2

I'm fairly new to Scala, so hopefully you tolerate this question in the case you find it noobish :)

I wrote a function that returns a Seq of elements using yield syntax:

def calculateSomeMetrics(names: Seq[String]): Seq[Long] = {
  for (name <- names) yield {
    // some auxiliary actions
    val metrics = somehowCalculateMetrics()
    metrics
  }
}

Now I need to modify it to return a Map to preserve the original names against each of the calculated values:

def calculateSomeMetrics(names: Seq[String]): Map[String, Long] = { ... }

I've attempted to use the same yield-syntax but to yield a tuple instead of a single element:

def calculateSomeMetrics(names: Seq[String]): Map[String, Long] = {
  for (name <- names) yield {
    // Everything is the same as before
    (name, metrics)
  }
}

However, the compiler interprets it Seq[(String, Long)], as per the compiler error message

type mismatch;
  found   : Seq[(String, Long)]
  required: Map[String, Long]

So I'm wondering, what is the "canonical Scala way" to implement such a thing?

Chirlo
  • 5,989
  • 1
  • 29
  • 45
Vasiliy Galkin
  • 1,894
  • 1
  • 14
  • 25

3 Answers3

8

The efficient way of creating different collection types is using scala.collection.breakOut. It works with Maps and for comprehensions too:

import scala.collection.breakOut

val x: Map[String, Int] = (for (i <- 1 to 10) yield i.toString -> i)(breakOut)

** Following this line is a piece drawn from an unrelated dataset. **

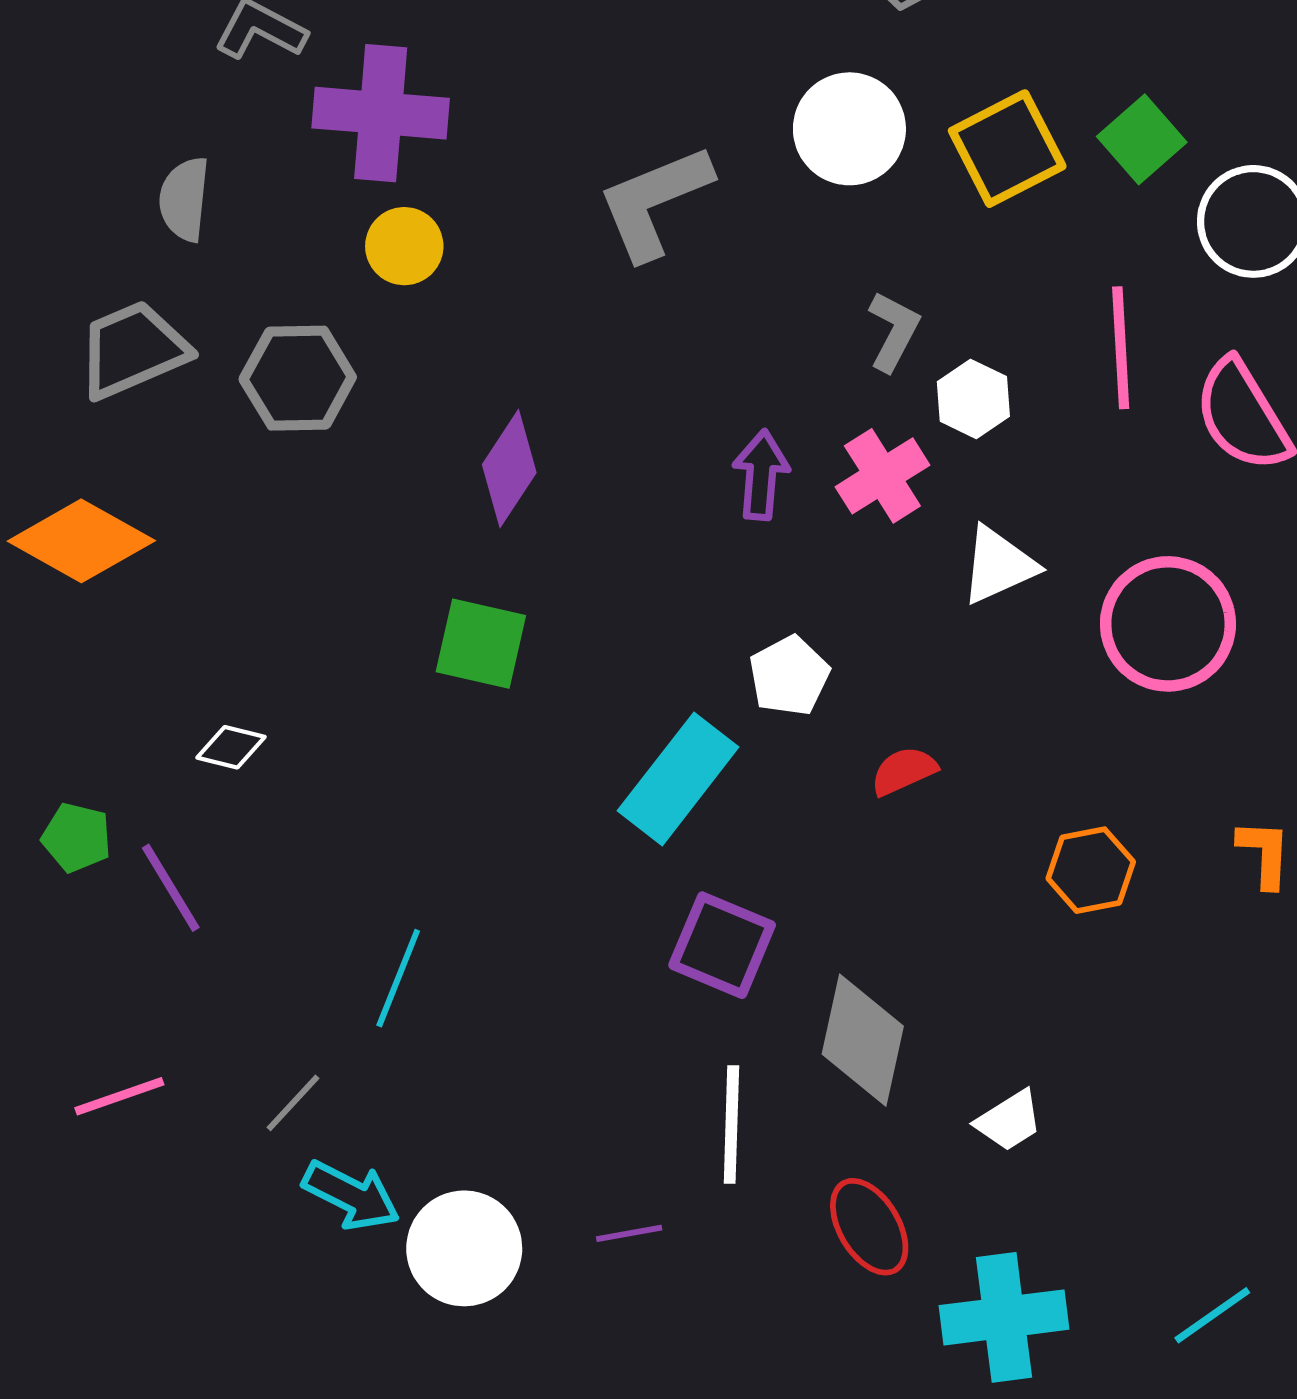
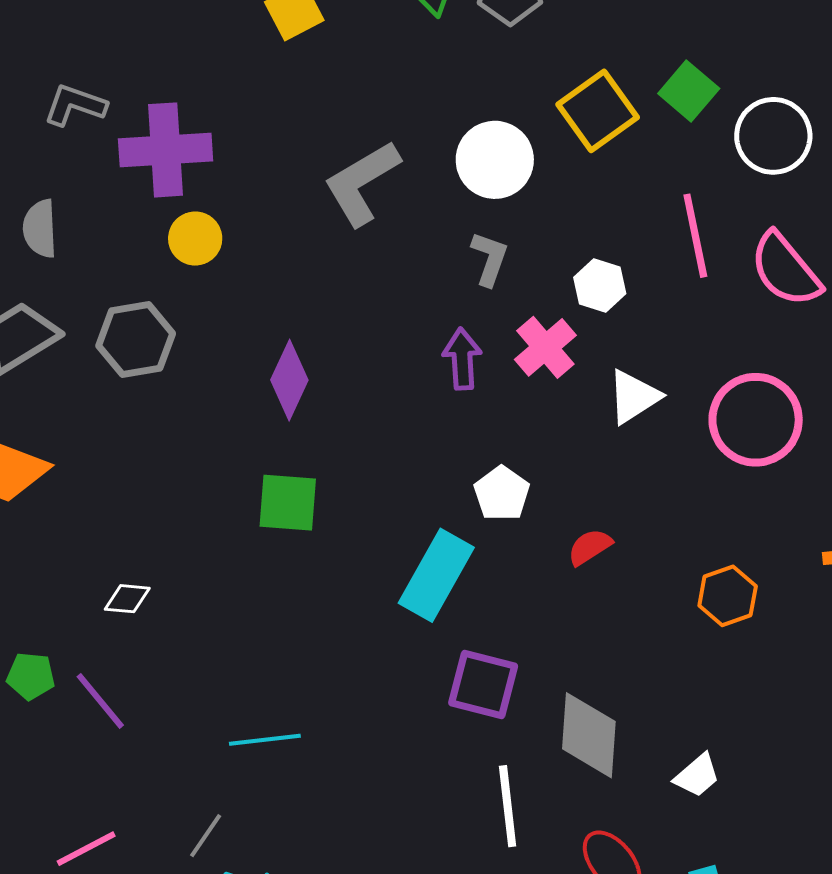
white circle: (849, 129) -> (495, 160), moved
gray L-shape: (894, 331) -> (489, 259), moved
cyan line: (398, 978) -> (265, 740), turned 70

x: Map[String,Int] = Map(8 -> 8, 4 -> 4, 9 -> 9, 5 -> 5, 10 -> 10, 6 -> 6, 1 -> 1, 2 -> 2, 7 -> 7, 3 -> 3)

In your case it should work too:

import scala.collection.breakOut

def calculateSomeMetrics(names: Seq[String]): Map[String, Long] = {
  (for (name <- names) yield {
    // Everything is the same as before
    (name, metrics)
  })(breakOut)
}

Comparison with toMap solutions: before toMap creates an intermediate Seq of Tuple2s (which incidentally might be a Map too in certain cases) and from that it creates the Map, while breakOut omits this intermediate Seq creation and creates the Map directly instead of the intermediate Seq.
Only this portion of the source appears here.